If I’m being completely honest, I wasn’t excited about reading this book. I started with the synopsis on the cover — I like to know a little about what I’m devoting an afternoon to reading before I start — and it didn’t really pique my interest.

It seemed obvious that “life can make us competitive and judgmental” and that it’s easy “to lose love for others and then for ourselves.” I’ve heard and experienced all that before. Of course the world is full of impossible standards, that’s nothing new, and I doubted Jen Hatmaker would have anything to say that radically changed my outlook on life. But I had an assignment to complete, so I began reading, despite my initial lack of interest, and it didn’t take long for me to change my mind.

As it turns out, Jen Hatmaker is funny, and reading her inspirational essays in “For the Love: Fighting for Grace in a World of Impossible Standards” (Nelson Books 2015) is like spending an afternoon swapping stories and getting advice from a good friend.

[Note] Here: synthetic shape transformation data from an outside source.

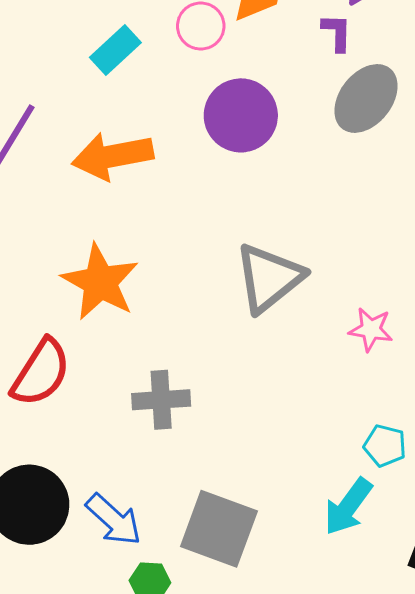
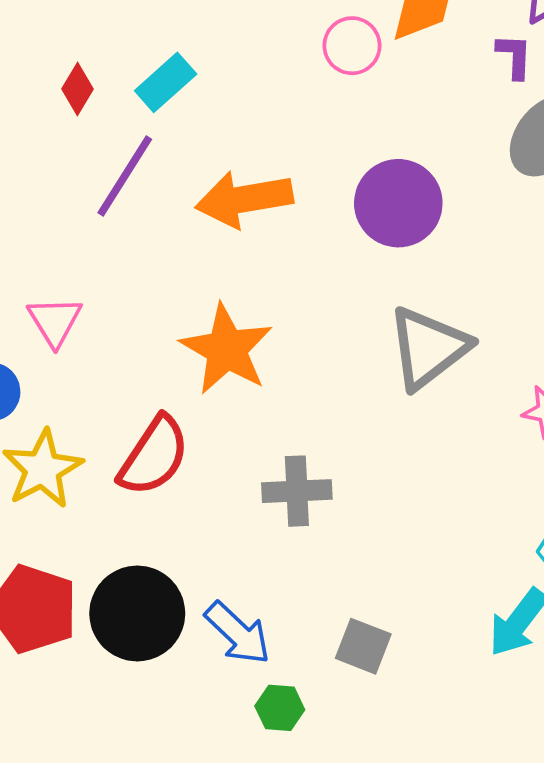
cyan rectangle: (115, 50) -> (166, 82), moved
purple circle: (241, 115) -> (398, 203), moved
gray square: (219, 529) -> (363, 646), size x0.6

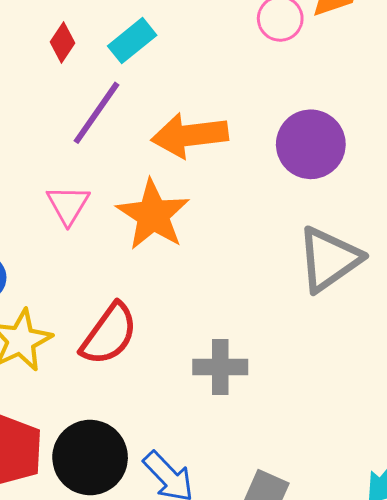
pink triangle: (55, 321) -> (68, 205), moved
orange star: (227, 349) -> (153, 215), moved

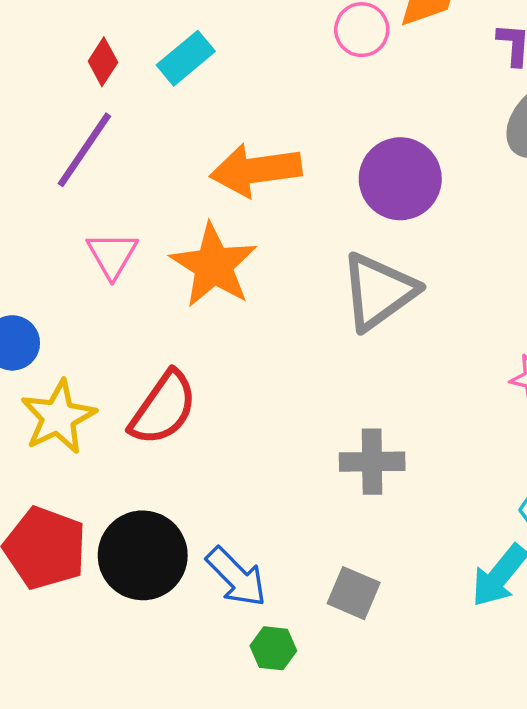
purple line: (96, 113) -> (84, 150), moved
gray triangle: (329, 259) -> (379, 291), moved
gray cross: (220, 367) -> (372, 462), moved

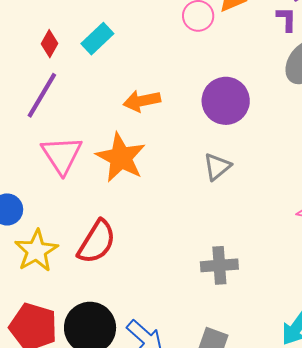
orange arrow: (256, 170) -> (142, 101), size x0.7
pink triangle: (112, 255) -> (62, 155), size x1.4
gray triangle: (379, 291) -> (217, 167), size x0.6

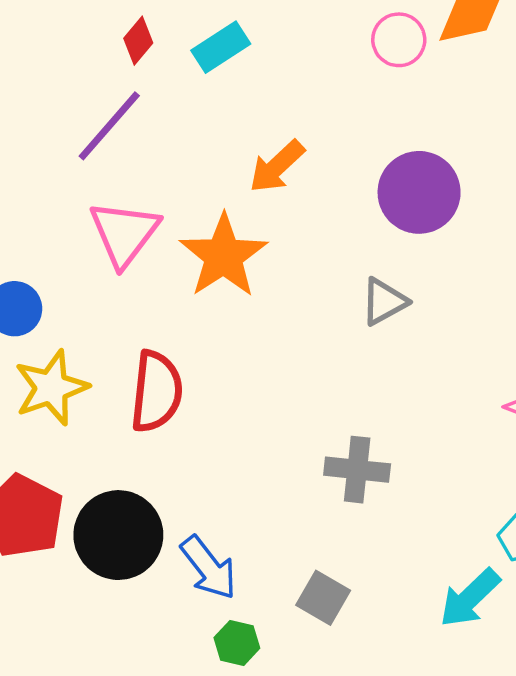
orange arrow: (142, 101) -> (277, 166), turned -42
red semicircle: (97, 242) -> (156, 392), turned -36

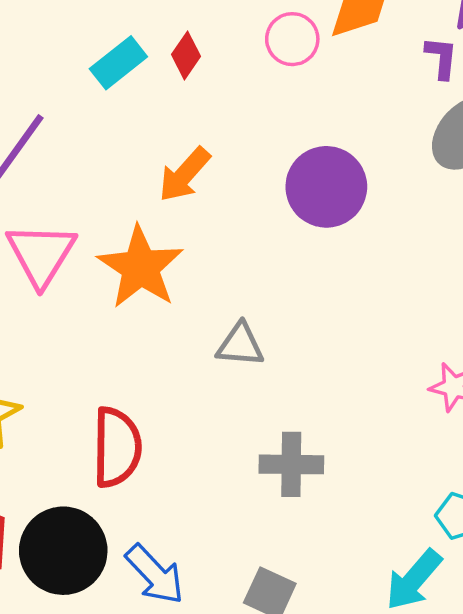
red diamond: (138, 41) -> (186, 55), moved
gray triangle: (384, 302) -> (240, 345), moved, turned 39
red semicircle: (156, 392) -> (117, 447), moved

“For the Love” is filled with advice, from how to build better and lasting relationships with other women, to how to balance work and family and how to face the challenges of motherhood and marriage without losing your mind. The secrets are laughter, especially not being afraid to laugh at yourself, and forgiveness — asking others for it, giving it and most importantly forgiving yourself.

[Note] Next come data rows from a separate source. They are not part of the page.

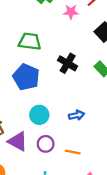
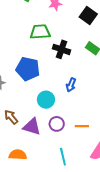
green trapezoid: (30, 41) -> (40, 32), moved
blue arrow: (76, 115) -> (71, 85), moved, turned 136

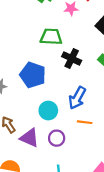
blue arrow: (71, 85) -> (77, 98), size x1.5
orange line: (82, 126) -> (85, 122), moved

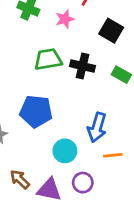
black cross: (72, 58) -> (82, 66), moved

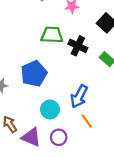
blue pentagon: (36, 111) -> (34, 74), turned 30
orange line: (113, 155) -> (87, 121), turned 48

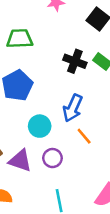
green trapezoid: (52, 35) -> (20, 39), moved
black cross: (78, 46) -> (75, 61), moved

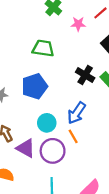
orange line: (84, 136) -> (73, 136), moved
purple circle: (52, 158) -> (53, 151), size x1.5

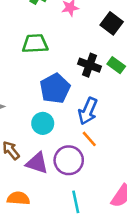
blue pentagon: (35, 86) -> (55, 88), moved
cyan circle: (47, 123) -> (43, 123), moved

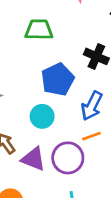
orange line: (89, 139) -> (91, 136), turned -72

No one can do everything well, and Hatmaker makes this crystal clear as she shares her struggles to conform as a young newlywed and mother of five, to her decision to live life by doing the best she can each day.

In her introduction, Hatmaker relates her dream for this book: “I hope you close the last page and breathe an enormous sigh of relief. I hope you laugh out loud because you just got free. Then I hope you look with fresh, renewed eyes at all your people—that one you married, those ones you birthed, the ones on your street and in your church and at your work and around the world—and you are released to love them as though it is your job.”

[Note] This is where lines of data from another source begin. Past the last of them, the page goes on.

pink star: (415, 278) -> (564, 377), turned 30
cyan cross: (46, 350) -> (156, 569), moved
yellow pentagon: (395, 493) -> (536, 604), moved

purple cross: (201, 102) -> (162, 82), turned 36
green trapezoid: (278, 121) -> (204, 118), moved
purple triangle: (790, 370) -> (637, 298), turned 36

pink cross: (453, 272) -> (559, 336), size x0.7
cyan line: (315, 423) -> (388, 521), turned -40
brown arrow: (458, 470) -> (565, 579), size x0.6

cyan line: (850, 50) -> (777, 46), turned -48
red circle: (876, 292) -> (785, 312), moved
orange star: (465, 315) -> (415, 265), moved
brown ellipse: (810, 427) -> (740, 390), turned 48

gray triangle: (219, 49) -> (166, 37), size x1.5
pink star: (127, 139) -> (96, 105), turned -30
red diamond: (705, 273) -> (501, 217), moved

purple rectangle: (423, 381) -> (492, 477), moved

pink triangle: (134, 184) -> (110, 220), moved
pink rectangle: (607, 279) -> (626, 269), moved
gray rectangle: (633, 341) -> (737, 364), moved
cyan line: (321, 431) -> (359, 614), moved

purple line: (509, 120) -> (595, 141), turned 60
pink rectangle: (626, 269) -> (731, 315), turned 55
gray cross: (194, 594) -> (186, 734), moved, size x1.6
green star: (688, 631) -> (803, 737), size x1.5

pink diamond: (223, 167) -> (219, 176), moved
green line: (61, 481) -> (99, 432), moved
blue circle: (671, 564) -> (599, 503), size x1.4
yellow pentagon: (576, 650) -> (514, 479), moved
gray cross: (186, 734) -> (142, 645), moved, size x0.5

Her ambitions seemed lofty, but by the end, her goal was realized because she shifted my perspective, reminding me that the world is so much bigger than I generally think it is, and that things that seem so important are just things — experiences to learn from and let go of as life goes on.

I couldn’t relate to all of her advice — I’m not married and don’t have children, but I certainly appreciated her perspective and her straight-forward yet humorous approach to writing. My favorite sections of “For the Love” were the thank-you notes, filled with sarcastic shout outs, such as “Thank you, To-Do List, for going along with it when I add things to you that I’ve already done, just for the satisfaction of crossing them off.” Her sense of humor really shines in these passages, and made me see her as a friend whose advice I’d take to heart because she sees the world a lot like I do, even though a lot of our life experiences are vastly different.

I also really enjoyed her chapters about the mission work she’s done at home in Austin and around the world as a pastor’s wife. It showed me her compassion for people and reinforced a theme found throughout the book — you can’t do everything, so quit trying.

At the end of the day, life isn’t perfect. We all make many mistakes, and there will always be challenges, people who thrive on conflict and obstacles that threaten to overwhelm us. But what’s important is how we react, or as Hatmaker would say, how we overcome, set the struggles aside and commit to loving each other. Let God be God and let us be loving, graceful and here for one another. It’s great advice. Hatmaker inspired me to live each day for the love. I won’t always succeed, but I will always try.